DATA SHOWN =
=-=-=

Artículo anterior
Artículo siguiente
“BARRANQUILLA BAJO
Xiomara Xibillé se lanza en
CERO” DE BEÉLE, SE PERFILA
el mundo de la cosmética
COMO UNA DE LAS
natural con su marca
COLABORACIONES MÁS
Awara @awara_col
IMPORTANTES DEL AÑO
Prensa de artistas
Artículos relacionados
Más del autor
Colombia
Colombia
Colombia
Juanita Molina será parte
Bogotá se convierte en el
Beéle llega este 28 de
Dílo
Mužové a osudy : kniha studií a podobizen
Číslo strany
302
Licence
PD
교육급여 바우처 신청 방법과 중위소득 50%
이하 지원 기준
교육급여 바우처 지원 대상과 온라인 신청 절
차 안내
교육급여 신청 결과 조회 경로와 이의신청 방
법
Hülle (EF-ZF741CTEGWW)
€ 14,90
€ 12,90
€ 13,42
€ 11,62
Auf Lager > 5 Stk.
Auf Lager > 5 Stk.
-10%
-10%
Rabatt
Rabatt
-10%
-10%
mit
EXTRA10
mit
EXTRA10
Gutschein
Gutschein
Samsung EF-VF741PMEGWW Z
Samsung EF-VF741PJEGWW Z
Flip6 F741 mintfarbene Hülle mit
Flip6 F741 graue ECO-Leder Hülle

=-=-=

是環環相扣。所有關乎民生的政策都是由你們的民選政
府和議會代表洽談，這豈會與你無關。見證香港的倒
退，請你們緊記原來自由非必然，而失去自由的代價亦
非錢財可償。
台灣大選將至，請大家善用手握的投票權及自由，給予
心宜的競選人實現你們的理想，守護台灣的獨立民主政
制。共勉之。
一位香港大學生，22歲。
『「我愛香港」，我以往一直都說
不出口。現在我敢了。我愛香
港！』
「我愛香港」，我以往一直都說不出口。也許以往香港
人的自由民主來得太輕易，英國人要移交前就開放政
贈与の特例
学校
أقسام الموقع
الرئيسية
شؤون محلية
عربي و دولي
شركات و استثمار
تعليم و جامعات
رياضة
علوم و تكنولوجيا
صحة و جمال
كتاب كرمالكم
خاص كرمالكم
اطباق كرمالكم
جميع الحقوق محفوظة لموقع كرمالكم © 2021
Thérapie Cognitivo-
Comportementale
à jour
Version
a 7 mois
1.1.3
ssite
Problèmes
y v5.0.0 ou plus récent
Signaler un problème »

=-=-=

REQUIREMENT =
Give back precisely the lines above that start at the line containing "أقسام الموقع" and end at the line containing "Signaler un problème", inclusive. No other lines belong in the output.

WRITTEN ANSWER =
أقسام الموقع
الرئيسية
شؤون محلية
عربي و دولي
شركات و استثمار
تعليم و جامعات
رياضة
علوم و تكنولوجيا
صحة و جمال
كتاب كرمالكم
خاص كرمالكم
اطباق كرمالكم
جميع الحقوق محفوظة لموقع كرمالكم © 2021
Thérapie Cognitivo-
Comportementale
à jour
Version
a 7 mois
1.1.3
ssite
Problèmes
y v5.0.0 ou plus récent
Signaler un problème »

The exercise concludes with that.